Why is it good to “rough up” a surface to be glued? Wouldn’t a smooth surface give the best adhesion?

736 views

Why is it good to “rough up” a surface to be glued? Wouldn’t a smooth surface give the best adhesion?

In: 29

14 Answers

Anonymous 0 Comments

There’s two types of glue. There’s filling glue, and non-filling glue.

A feeling glue bonds strongly to itself and will fill voids between the materials. An extreme example of a filling glue that is not particularly adhesive is the silver amalgam fillings that dentists use. When the amalgam hardens. It’s just a lump but it doesn’t stick to anything which is why it doesn’t glue your jaw shut. But since it’s a lump, if the dentist makes the whole bigger as you go deeper, he can fill that wedge with the filling glue and when it hardens the filling stays in place because it literally can’t fit back out of the hole it was stuck in through.

A non-filling glue, such as super glue, does not stick well to itself, but it can make an excellent connection to certain kinds of materials. So as the original Wonder glue, the fact that you could glue two pieces of steel together was pretty darn amazing. You want the two surfaces to be as smooth and evenly mating as possible because your ideal is to get basically a one molecule layer thick connection that is connected to both smooth surfaces. That doesn’t actually happen but it’s the ideal.

Now in the practical world, most glues are a mixture of the two. That is, they do some degree of filling and they do some degree of directed adhesion without filling.

There’s an obvious benefit to a filling glue being applied to a roughed up surface because there’s more surface area for it to stick to and it will conform to and become a solid piece of that things being joined.

There’s also the chemistry of the joining material. For instance, wood glue is very good at sticking to cellulose but there are materials. It doesn’t stick too well at all.

White glue will stick paper together quite well, but you can peel it right off your hands .

And so on .

So the directly adhesive property and the filling property and the chemical compatibility between the glue itself and the surface it’s going to be sticking to. I’ll have to be taken into account to make a good solid bond .

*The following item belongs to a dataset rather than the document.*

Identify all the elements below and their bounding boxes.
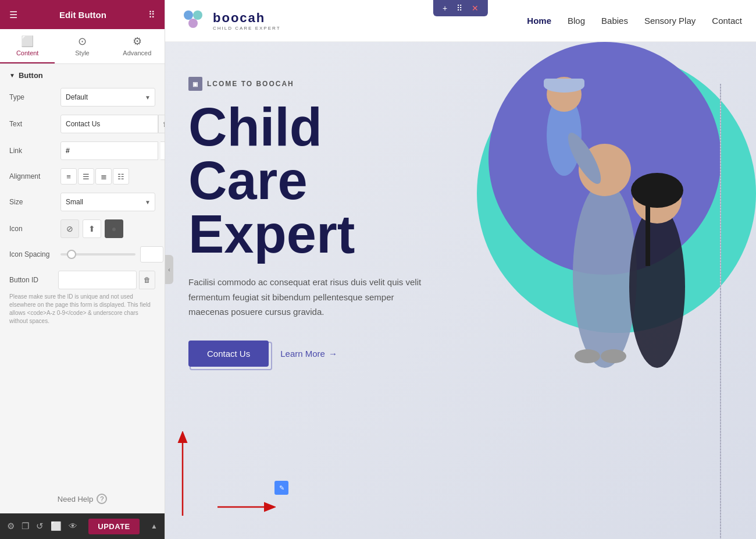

Glues that effectively don’t fill hardly at all are very rare, not counting super glue which is super common, but it’s only one kind of glue basically.

For the most part, roughing just increases the surface area which is something you want when your glue will conform to that surface area.

Most glue is really good at sticking to itself.

There are a whole bunch of other interesting things about glue such as how fast it cures and, how fast it might degrade under certain circumstances. How resilient it can be. In other circumstances where different glues would be crap.

It’s actually a fascinating material science.